How to complete this task: Reproduce exactly the line that contains "The image size is (139, 2576)." and all lines that follow it in the records below, ending with the last one.

Recorded information:

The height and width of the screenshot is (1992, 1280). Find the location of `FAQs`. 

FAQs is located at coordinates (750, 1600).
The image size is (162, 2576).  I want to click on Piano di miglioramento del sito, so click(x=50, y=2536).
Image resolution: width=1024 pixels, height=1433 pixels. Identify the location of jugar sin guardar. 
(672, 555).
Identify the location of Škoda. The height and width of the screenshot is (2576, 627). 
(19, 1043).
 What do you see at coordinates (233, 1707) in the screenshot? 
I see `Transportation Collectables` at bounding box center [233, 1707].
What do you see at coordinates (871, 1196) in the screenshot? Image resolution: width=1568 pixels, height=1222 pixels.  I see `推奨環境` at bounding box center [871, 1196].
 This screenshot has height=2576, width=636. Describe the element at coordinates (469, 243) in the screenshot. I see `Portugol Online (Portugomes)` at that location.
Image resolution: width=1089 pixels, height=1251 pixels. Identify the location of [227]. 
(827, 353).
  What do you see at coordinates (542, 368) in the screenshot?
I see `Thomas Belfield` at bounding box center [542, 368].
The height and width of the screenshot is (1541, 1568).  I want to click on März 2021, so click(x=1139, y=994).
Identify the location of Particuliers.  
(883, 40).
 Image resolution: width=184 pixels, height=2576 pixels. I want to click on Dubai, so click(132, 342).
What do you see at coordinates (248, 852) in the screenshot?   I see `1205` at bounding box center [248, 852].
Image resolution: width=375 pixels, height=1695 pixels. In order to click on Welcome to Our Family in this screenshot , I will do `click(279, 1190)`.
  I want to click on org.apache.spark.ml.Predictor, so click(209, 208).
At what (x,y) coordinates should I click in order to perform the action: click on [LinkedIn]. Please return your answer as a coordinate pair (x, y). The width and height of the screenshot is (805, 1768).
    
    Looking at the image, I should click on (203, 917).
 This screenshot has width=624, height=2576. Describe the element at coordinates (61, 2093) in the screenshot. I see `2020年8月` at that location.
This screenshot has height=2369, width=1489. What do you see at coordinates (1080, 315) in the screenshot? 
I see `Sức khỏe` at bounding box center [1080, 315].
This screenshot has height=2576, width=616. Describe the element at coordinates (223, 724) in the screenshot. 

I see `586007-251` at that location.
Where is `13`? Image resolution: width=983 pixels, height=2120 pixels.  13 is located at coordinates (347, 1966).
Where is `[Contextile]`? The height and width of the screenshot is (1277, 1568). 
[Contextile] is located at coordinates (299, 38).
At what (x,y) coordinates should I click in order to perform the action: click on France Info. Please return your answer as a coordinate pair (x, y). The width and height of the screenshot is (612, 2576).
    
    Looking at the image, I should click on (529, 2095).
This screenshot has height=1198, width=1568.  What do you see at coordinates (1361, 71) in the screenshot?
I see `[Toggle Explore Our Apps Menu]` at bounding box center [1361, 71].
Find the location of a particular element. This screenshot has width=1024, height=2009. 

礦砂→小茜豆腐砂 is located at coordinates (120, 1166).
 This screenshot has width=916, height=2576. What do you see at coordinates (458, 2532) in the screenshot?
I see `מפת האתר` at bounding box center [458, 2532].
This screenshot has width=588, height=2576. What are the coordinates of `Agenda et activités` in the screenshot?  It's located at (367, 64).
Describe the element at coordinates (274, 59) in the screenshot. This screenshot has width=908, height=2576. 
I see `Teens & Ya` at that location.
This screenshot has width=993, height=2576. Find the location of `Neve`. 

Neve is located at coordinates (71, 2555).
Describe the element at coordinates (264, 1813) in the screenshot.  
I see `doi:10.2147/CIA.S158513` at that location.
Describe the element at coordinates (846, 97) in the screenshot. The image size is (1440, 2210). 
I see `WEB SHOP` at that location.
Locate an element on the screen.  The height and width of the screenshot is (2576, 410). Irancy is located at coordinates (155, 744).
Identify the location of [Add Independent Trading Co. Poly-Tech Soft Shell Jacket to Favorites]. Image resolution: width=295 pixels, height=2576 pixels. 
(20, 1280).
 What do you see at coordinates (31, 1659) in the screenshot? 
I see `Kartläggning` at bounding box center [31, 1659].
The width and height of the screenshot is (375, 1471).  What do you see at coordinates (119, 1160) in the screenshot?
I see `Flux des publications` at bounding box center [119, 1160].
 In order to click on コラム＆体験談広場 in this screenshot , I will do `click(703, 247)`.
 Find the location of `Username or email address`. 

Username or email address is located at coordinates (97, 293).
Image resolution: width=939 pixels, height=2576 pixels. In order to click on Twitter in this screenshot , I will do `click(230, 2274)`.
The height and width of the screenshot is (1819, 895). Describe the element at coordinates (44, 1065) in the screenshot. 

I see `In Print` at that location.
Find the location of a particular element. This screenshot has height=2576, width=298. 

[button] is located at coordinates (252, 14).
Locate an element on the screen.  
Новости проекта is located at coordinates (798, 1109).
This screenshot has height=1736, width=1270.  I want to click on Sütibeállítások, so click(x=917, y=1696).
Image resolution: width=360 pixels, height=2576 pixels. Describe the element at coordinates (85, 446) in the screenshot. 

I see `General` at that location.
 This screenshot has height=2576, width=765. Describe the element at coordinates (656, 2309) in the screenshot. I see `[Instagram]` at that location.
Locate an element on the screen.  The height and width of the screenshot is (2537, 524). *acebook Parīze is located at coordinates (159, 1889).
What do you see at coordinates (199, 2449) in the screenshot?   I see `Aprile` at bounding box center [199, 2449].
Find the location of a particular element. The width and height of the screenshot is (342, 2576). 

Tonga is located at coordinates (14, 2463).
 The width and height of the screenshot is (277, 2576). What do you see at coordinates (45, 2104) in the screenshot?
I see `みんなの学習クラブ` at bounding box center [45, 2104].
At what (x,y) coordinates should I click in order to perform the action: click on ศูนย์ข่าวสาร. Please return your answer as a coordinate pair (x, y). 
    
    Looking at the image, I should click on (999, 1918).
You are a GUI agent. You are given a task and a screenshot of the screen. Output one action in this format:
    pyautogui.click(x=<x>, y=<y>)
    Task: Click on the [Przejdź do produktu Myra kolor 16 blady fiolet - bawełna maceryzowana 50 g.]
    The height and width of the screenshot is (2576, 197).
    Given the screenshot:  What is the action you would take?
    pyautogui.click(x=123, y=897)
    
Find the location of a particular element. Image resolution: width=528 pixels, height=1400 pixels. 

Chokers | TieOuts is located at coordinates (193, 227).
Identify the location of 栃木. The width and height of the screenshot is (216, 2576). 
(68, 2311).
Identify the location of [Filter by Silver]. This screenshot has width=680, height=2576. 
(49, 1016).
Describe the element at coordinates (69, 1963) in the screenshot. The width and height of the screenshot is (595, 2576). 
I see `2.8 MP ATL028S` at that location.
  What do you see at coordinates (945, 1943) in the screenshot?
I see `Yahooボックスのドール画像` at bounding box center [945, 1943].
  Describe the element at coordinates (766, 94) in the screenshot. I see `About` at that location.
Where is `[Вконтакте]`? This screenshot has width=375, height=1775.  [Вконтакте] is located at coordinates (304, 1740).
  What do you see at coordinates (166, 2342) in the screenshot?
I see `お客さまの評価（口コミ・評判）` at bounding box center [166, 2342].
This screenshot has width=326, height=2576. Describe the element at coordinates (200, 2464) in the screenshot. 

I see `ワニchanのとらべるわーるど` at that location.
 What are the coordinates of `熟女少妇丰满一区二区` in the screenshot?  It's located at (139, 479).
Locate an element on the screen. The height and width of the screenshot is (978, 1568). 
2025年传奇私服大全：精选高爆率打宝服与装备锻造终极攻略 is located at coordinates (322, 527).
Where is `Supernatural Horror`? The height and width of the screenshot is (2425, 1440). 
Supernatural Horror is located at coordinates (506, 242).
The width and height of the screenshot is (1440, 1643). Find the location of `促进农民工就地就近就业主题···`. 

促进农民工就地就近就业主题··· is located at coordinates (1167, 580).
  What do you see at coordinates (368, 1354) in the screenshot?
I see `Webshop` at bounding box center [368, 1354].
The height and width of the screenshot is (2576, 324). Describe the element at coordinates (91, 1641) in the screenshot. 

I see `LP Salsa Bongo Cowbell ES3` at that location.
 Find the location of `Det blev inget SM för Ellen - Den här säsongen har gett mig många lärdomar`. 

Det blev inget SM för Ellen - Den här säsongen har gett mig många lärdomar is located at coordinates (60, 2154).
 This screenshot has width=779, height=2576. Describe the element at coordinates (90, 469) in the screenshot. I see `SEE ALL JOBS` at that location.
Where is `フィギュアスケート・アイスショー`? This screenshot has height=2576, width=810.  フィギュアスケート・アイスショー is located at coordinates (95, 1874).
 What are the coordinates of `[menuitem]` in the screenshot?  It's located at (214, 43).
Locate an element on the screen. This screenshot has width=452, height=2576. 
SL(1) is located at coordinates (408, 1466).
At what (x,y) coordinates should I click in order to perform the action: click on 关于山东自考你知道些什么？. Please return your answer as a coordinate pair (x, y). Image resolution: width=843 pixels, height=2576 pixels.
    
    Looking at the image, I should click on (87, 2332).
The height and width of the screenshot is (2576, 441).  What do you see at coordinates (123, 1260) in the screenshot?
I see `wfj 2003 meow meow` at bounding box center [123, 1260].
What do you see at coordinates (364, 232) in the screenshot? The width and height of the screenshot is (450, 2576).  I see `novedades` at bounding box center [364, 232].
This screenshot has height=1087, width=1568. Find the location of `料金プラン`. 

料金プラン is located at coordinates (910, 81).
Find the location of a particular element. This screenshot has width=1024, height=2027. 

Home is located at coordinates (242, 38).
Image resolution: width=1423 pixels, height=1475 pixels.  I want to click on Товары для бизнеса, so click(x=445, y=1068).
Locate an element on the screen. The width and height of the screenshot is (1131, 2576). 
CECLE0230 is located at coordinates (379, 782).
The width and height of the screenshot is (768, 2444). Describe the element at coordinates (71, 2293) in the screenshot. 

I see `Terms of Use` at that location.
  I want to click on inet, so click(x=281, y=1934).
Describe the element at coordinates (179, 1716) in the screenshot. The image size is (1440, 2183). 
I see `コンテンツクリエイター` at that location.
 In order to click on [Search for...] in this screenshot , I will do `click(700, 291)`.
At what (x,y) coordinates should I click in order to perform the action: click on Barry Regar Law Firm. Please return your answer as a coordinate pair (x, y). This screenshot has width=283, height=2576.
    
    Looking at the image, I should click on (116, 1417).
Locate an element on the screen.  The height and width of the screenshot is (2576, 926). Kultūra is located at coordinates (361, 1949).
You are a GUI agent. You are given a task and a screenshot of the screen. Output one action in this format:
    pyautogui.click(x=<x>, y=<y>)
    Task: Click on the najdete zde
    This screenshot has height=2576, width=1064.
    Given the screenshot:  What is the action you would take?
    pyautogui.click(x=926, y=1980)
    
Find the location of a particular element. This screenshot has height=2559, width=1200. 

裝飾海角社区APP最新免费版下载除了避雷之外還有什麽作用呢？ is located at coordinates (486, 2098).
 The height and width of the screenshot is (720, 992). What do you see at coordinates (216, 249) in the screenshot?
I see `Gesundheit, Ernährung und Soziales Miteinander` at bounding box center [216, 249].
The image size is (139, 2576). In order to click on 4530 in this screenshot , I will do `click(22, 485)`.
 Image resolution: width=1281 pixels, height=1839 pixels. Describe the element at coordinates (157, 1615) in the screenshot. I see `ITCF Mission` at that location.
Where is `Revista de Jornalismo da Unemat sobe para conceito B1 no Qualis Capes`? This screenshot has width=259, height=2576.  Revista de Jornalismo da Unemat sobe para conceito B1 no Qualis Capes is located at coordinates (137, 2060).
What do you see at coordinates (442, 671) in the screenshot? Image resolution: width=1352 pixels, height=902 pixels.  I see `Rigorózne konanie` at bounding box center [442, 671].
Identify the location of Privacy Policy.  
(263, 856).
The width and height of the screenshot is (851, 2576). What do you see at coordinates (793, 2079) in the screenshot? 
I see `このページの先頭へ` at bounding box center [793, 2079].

Answer section:
The image size is (139, 2576). In order to click on 4530 in this screenshot , I will do `click(22, 485)`.
 Image resolution: width=1281 pixels, height=1839 pixels. Describe the element at coordinates (157, 1615) in the screenshot. I see `ITCF Mission` at that location.
Where is `Revista de Jornalismo da Unemat sobe para conceito B1 no Qualis Capes`? This screenshot has width=259, height=2576.  Revista de Jornalismo da Unemat sobe para conceito B1 no Qualis Capes is located at coordinates (137, 2060).
What do you see at coordinates (442, 671) in the screenshot? Image resolution: width=1352 pixels, height=902 pixels.  I see `Rigorózne konanie` at bounding box center [442, 671].
Identify the location of Privacy Policy.  
(263, 856).
The width and height of the screenshot is (851, 2576). What do you see at coordinates (793, 2079) in the screenshot? 
I see `このページの先頭へ` at bounding box center [793, 2079].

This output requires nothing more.